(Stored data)

++++

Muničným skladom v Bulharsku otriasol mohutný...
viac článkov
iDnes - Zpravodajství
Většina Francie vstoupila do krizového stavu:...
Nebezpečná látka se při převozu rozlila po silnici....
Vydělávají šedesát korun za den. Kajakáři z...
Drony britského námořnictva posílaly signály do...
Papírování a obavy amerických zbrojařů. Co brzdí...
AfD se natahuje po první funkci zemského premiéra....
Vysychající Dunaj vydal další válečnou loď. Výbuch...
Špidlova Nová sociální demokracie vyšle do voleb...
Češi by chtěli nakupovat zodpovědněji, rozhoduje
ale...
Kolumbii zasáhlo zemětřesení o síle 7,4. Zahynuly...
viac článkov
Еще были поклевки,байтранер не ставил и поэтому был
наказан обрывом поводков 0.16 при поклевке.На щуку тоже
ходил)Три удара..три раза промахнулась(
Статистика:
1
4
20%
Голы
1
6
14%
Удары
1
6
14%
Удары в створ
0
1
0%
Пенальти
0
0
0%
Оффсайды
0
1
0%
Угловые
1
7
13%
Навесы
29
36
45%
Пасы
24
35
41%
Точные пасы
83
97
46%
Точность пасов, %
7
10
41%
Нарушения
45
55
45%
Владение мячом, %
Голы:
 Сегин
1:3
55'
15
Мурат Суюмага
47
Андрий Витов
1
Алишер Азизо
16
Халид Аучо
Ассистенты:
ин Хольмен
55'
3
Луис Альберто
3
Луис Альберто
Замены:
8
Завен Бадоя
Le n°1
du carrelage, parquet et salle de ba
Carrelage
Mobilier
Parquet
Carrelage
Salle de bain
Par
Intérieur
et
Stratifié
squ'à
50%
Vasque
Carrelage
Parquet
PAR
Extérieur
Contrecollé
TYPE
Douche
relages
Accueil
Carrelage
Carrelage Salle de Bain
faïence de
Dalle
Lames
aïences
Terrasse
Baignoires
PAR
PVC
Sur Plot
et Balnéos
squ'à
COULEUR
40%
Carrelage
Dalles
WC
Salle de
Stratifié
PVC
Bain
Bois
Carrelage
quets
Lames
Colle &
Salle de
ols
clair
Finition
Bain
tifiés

++++

WORK INSTRUCTIONS:
Output all of the records exactly, with nothing omitted.

TASK ANSWER:
Muničným skladom v Bulharsku otriasol mohutný...
viac článkov
iDnes - Zpravodajství
Většina Francie vstoupila do krizového stavu:...
Nebezpečná látka se při převozu rozlila po silnici....
Vydělávají šedesát korun za den. Kajakáři z...
Drony britského námořnictva posílaly signály do...
Papírování a obavy amerických zbrojařů. Co brzdí...
AfD se natahuje po první funkci zemského premiéra....
Vysychající Dunaj vydal další válečnou loď. Výbuch...
Špidlova Nová sociální demokracie vyšle do voleb...
Češi by chtěli nakupovat zodpovědněji, rozhoduje
ale...
Kolumbii zasáhlo zemětřesení o síle 7,4. Zahynuly...
viac článkov
Еще были поклевки,байтранер не ставил и поэтому был
наказан обрывом поводков 0.16 при поклевке.На щуку тоже
ходил)Три удара..три раза промахнулась(
Статистика:
1
4
20%
Голы
1
6
14%
Удары
1
6
14%
Удары в створ
0
1
0%
Пенальти
0
0
0%
Оффсайды
0
1
0%
Угловые
1
7
13%
Навесы
29
36
45%
Пасы
24
35
41%
Точные пасы
83
97
46%
Точность пасов, %
7
10
41%
Нарушения
45
55
45%
Владение мячом, %
Голы:
 Сегин
1:3
55'
15
Мурат Суюмага
47
Андрий Витов
1
Алишер Азизо
16
Халид Аучо
Ассистенты:
ин Хольмен
55'
3
Луис Альберто
3
Луис Альберто
Замены:
8
Завен Бадоя
Le n°1
du carrelage, parquet et salle de ba
Carrelage
Mobilier
Parquet
Carrelage
Salle de bain
Par
Intérieur
et
Stratifié
squ'à
50%
Vasque
Carrelage
Parquet
PAR
Extérieur
Contrecollé
TYPE
Douche
relages
Accueil
Carrelage
Carrelage Salle de Bain
faïence de
Dalle
Lames
aïences
Terrasse
Baignoires
PAR
PVC
Sur Plot
et Balnéos
squ'à
COULEUR
40%
Carrelage
Dalles
WC
Salle de
Stratifié
PVC
Bain
Bois
Carrelage
quets
Lames
Colle &
Salle de
ols
clair
Finition
Bain
tifiés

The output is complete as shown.